## Exercise instructions
Every record that follows must be duplicated exactly, with images left out.

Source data
**********

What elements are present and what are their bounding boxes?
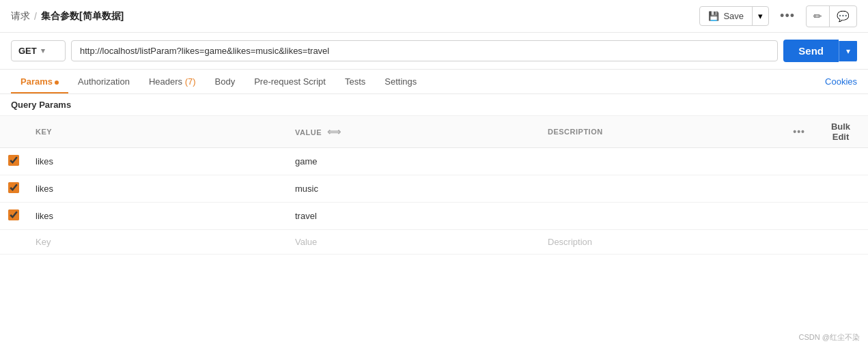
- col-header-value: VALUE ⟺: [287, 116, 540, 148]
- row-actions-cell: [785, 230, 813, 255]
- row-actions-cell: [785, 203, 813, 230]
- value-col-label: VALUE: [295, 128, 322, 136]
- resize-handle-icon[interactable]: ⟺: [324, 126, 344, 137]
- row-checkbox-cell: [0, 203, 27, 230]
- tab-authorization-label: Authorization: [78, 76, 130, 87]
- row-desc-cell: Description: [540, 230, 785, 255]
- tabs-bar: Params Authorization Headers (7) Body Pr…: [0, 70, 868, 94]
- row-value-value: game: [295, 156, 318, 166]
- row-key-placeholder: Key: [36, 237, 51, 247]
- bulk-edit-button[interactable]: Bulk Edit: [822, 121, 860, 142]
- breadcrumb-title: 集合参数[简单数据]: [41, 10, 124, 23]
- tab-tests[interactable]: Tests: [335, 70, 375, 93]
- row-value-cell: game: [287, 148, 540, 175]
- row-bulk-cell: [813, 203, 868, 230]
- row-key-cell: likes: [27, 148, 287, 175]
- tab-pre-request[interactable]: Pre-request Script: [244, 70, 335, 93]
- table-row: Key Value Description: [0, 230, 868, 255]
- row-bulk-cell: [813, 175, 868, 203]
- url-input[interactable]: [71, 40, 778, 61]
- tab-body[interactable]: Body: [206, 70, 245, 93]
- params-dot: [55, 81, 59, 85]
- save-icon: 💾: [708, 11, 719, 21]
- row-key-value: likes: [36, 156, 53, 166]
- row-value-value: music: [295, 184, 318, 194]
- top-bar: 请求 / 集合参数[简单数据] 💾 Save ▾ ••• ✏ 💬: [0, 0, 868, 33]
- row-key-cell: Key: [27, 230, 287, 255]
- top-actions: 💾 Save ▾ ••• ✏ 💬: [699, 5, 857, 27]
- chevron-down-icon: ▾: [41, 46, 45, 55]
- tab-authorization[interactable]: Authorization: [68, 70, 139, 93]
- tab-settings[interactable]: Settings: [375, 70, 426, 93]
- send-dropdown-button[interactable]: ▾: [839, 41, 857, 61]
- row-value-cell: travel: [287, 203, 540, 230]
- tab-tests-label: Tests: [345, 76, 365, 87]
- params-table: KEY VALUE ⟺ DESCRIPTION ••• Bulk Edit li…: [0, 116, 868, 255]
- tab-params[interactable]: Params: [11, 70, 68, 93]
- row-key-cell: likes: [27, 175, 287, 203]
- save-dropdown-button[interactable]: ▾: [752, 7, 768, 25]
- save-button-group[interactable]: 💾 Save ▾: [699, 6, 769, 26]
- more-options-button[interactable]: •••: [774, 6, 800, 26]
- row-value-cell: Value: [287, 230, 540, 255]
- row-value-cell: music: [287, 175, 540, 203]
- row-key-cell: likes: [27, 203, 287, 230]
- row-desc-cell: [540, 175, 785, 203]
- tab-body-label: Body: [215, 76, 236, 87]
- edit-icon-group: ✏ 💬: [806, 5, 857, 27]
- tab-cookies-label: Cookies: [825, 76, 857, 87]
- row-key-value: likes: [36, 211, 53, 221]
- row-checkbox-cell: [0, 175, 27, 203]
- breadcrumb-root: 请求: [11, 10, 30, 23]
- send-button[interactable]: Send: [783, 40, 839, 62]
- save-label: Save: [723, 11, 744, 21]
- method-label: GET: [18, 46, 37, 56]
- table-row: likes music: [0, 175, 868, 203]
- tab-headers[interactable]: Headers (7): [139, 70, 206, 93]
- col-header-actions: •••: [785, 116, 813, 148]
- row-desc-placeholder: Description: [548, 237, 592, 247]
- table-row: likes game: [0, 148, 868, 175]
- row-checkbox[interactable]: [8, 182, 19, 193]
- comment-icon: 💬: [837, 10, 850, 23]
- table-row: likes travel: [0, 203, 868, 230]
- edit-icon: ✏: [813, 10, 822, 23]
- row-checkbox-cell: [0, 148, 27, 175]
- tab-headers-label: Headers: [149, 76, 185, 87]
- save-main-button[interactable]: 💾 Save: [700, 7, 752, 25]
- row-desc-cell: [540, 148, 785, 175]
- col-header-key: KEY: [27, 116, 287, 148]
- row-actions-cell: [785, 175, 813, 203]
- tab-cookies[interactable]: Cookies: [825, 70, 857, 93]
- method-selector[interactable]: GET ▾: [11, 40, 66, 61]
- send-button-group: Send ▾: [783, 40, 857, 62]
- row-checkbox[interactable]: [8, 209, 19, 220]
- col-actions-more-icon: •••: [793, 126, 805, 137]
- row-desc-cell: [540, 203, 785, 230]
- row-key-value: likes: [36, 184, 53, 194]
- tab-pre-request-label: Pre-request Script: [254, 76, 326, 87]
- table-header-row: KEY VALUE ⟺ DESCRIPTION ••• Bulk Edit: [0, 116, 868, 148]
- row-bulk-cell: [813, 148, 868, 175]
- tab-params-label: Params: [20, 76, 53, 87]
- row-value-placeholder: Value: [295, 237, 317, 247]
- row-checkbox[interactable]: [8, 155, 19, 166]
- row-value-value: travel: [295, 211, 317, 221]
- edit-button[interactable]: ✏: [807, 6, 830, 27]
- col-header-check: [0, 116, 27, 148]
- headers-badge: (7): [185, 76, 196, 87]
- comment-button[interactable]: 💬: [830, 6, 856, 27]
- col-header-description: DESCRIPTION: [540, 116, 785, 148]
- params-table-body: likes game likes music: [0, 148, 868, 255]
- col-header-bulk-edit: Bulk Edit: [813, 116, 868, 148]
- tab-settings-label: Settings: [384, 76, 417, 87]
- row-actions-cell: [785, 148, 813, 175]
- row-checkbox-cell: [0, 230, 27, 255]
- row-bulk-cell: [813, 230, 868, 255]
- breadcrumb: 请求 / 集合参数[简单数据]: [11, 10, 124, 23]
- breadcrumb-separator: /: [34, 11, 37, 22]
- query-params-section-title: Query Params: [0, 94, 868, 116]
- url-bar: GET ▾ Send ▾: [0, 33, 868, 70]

**********

## Solution below
What elements are present and what are their bounding boxes?
- col-header-value: VALUE ⟺: [287, 116, 540, 148]
- row-actions-cell: [785, 230, 813, 255]
- row-actions-cell: [785, 203, 813, 230]
- value-col-label: VALUE: [295, 128, 322, 136]
- resize-handle-icon[interactable]: ⟺: [324, 126, 344, 137]
- row-checkbox-cell: [0, 203, 27, 230]
- tab-authorization-label: Authorization: [78, 76, 130, 87]
- row-desc-cell: Description: [540, 230, 785, 255]
- tabs-bar: Params Authorization Headers (7) Body Pr…: [0, 70, 868, 94]
- row-value-value: game: [295, 156, 318, 166]
- row-key-placeholder: Key: [36, 237, 51, 247]
- bulk-edit-button[interactable]: Bulk Edit: [822, 121, 860, 142]
- breadcrumb-title: 集合参数[简单数据]: [41, 10, 124, 23]
- tab-tests[interactable]: Tests: [335, 70, 375, 93]
- row-value-cell: game: [287, 148, 540, 175]
- row-bulk-cell: [813, 203, 868, 230]
- row-key-cell: likes: [27, 148, 287, 175]
- tab-pre-request[interactable]: Pre-request Script: [244, 70, 335, 93]
- table-row: Key Value Description: [0, 230, 868, 255]
- row-bulk-cell: [813, 175, 868, 203]
- url-input[interactable]: [71, 40, 778, 61]
- tab-body[interactable]: Body: [206, 70, 245, 93]
- params-dot: [55, 81, 59, 85]
- save-icon: 💾: [708, 11, 719, 21]
- row-key-value: likes: [36, 156, 53, 166]
- row-value-value: music: [295, 184, 318, 194]
- top-bar: 请求 / 集合参数[简单数据] 💾 Save ▾ ••• ✏ 💬: [0, 0, 868, 33]
- row-key-cell: Key: [27, 230, 287, 255]
- top-actions: 💾 Save ▾ ••• ✏ 💬: [699, 5, 857, 27]
- chevron-down-icon: ▾: [41, 46, 45, 55]
- tab-authorization[interactable]: Authorization: [68, 70, 139, 93]
- tab-settings[interactable]: Settings: [375, 70, 426, 93]
- send-dropdown-button[interactable]: ▾: [839, 41, 857, 61]
- row-value-cell: travel: [287, 203, 540, 230]
- tab-tests-label: Tests: [345, 76, 365, 87]
- params-table: KEY VALUE ⟺ DESCRIPTION ••• Bulk Edit li…: [0, 116, 868, 255]
- tab-params[interactable]: Params: [11, 70, 68, 93]
- row-key-cell: likes: [27, 175, 287, 203]
- save-dropdown-button[interactable]: ▾: [752, 7, 768, 25]
- save-button-group[interactable]: 💾 Save ▾: [699, 6, 769, 26]
- more-options-button[interactable]: •••: [774, 6, 800, 26]
- row-value-cell: Value: [287, 230, 540, 255]
- row-value-cell: music: [287, 175, 540, 203]
- row-key-cell: likes: [27, 203, 287, 230]
- row-desc-cell: [540, 175, 785, 203]
- tab-body-label: Body: [215, 76, 236, 87]
- edit-icon-group: ✏ 💬: [806, 5, 857, 27]
- tab-cookies-label: Cookies: [825, 76, 857, 87]
- row-key-value: likes: [36, 211, 53, 221]
- row-checkbox-cell: [0, 175, 27, 203]
- breadcrumb-root: 请求: [11, 10, 30, 23]
- send-button[interactable]: Send: [783, 40, 839, 62]
- save-label: Save: [723, 11, 744, 21]
- method-label: GET: [18, 46, 37, 56]
- table-row: likes music: [0, 175, 868, 203]
- tab-headers[interactable]: Headers (7): [139, 70, 206, 93]
- col-header-actions: •••: [785, 116, 813, 148]
- row-desc-placeholder: Description: [548, 237, 592, 247]
- table-row: likes game: [0, 148, 868, 175]
- row-checkbox[interactable]: [8, 182, 19, 193]
- comment-icon: 💬: [837, 10, 850, 23]
- table-row: likes travel: [0, 203, 868, 230]
- edit-icon: ✏: [813, 10, 822, 23]
- row-checkbox-cell: [0, 148, 27, 175]
- tab-headers-label: Headers: [149, 76, 185, 87]
- save-main-button[interactable]: 💾 Save: [700, 7, 752, 25]
- row-desc-cell: [540, 148, 785, 175]
- col-header-key: KEY: [27, 116, 287, 148]
- row-actions-cell: [785, 175, 813, 203]
- tab-cookies[interactable]: Cookies: [825, 70, 857, 93]
- method-selector[interactable]: GET ▾: [11, 40, 66, 61]
- send-button-group: Send ▾: [783, 40, 857, 62]
- row-checkbox[interactable]: [8, 209, 19, 220]
- col-actions-more-icon: •••: [793, 126, 805, 137]
- row-desc-cell: [540, 203, 785, 230]
- row-key-value: likes: [36, 184, 53, 194]
- tab-pre-request-label: Pre-request Script: [254, 76, 326, 87]
- table-header-row: KEY VALUE ⟺ DESCRIPTION ••• Bulk Edit: [0, 116, 868, 148]
- row-bulk-cell: [813, 148, 868, 175]
- tab-params-label: Params: [20, 76, 53, 87]
- row-value-placeholder: Value: [295, 237, 317, 247]
- row-checkbox[interactable]: [8, 155, 19, 166]
- row-value-value: travel: [295, 211, 317, 221]
- edit-button[interactable]: ✏: [807, 6, 830, 27]
- col-header-check: [0, 116, 27, 148]
- headers-badge: (7): [185, 76, 196, 87]
- comment-button[interactable]: 💬: [830, 6, 856, 27]
- col-header-description: DESCRIPTION: [540, 116, 785, 148]
- params-table-body: likes game likes music: [0, 148, 868, 255]
- col-header-bulk-edit: Bulk Edit: [813, 116, 868, 148]
- tab-settings-label: Settings: [384, 76, 417, 87]
- row-actions-cell: [785, 148, 813, 175]
- row-checkbox-cell: [0, 230, 27, 255]
- row-bulk-cell: [813, 230, 868, 255]
- breadcrumb: 请求 / 集合参数[简单数据]: [11, 10, 124, 23]
- breadcrumb-separator: /: [34, 11, 37, 22]
- query-params-section-title: Query Params: [0, 94, 868, 116]
- url-bar: GET ▾ Send ▾: [0, 33, 868, 70]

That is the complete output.